My next door neighbor self-installed a GE water softener and the water pressure in the house is definitely lower than was prior to installing the unit.

The whole house is run in 1/2" so he ran 1/2" right to the softener. The install specs call for 3/4" pipe to the softener (and valves).

I have an identical unit in my house setup the same way, only I READ the directions and installed 3/4" everything on the supply/feed loop back to the existing 1/2". My water pressure is fine.

I've been over there trying to troubleshoot and even bypassing the WS makes no difference in pressure which tells me the resin and guts are OK.

*My question is whether or not using 1/2" material into the WS is doing this, specifically maybe 1/2" valves????*


----------



## Leo G (May 12, 2005)

Yours worked, his didn't. 

You do the math.


----------



## Greg Di (Mar 12, 2005)

Leo G said:


> Yours worked, his didn't.
> 
> You do the math.


HAHA...You know that and I know that but I don't know enough about plumbing to scientifically rule out something else.

I do know that volume and pressure are different animals and was wondering if the reduced size of 1/2" valves in and out of the WS could be affecting it.

The strange thing is that the house is loaded with 1/2" valves and he only introduced two more....


----------



## WarnerConstInc. (Jan 30, 2008)

Did he sweat the fittings together or some other type of fitting?

I could see some solder stuck in one of the valves.

Maybe a reduction in volume, not sure about pressure though.


----------



## Leo G (May 12, 2005)

You introduced two more at the very beginning of the system


----------



## Leo G (May 12, 2005)

Im betting the he is saying pressure reduction but really means flow reduction.
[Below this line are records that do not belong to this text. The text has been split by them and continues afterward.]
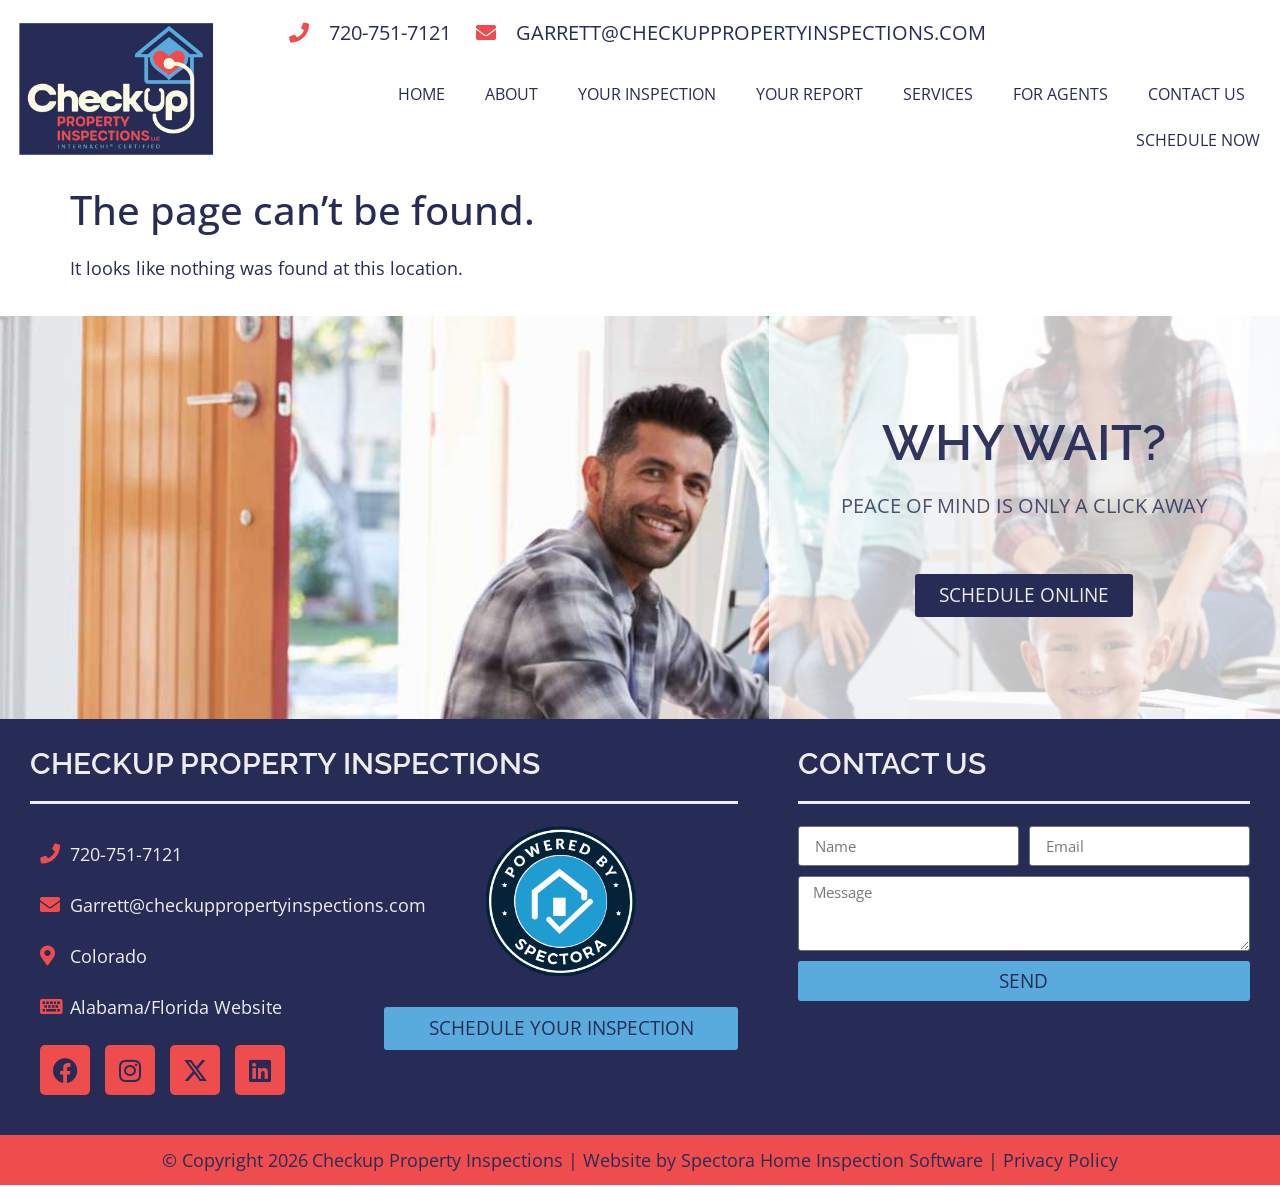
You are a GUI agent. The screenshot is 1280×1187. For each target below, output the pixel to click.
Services (938, 94)
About (511, 94)
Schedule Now (1198, 140)
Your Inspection (647, 94)
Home (421, 94)
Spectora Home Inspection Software (832, 1162)
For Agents (1060, 94)
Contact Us (1196, 94)
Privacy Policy (1060, 1162)
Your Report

When the system is closed and static the pressures will probably be the same as it was before he introduced the new plumbing items into the system. But when the system becomes active/dynamic that is when the pressures/flow rates will be reduced.

Those last couple of valves he added were the straw that broke the camels back.

Even if you used 2" piping and a huge commercial water softener there is still going to be flow reduction and a dynamic pressure loss. You put more resitance into the line and it can only go down. The only thing that is going to increase the pressure is some kind of booster.


----------



## Greg Di (Mar 12, 2005)

WarnerConstInc. said:


> Did he sweat the fittings together or some other type of fitting?
> 
> I could see some solder stuck in one of the valves.
> 
> Maybe a reduction in volume, not sure about pressure though.


Whole house is copper...he used pex for the tie-in...maybe 20ft total


----------



## neolitic (Apr 20, 2006)

Leo G said:


> You introduced two more at the very beginning of the system


Bingo!
Leo gets another cigar. :laughing:


----------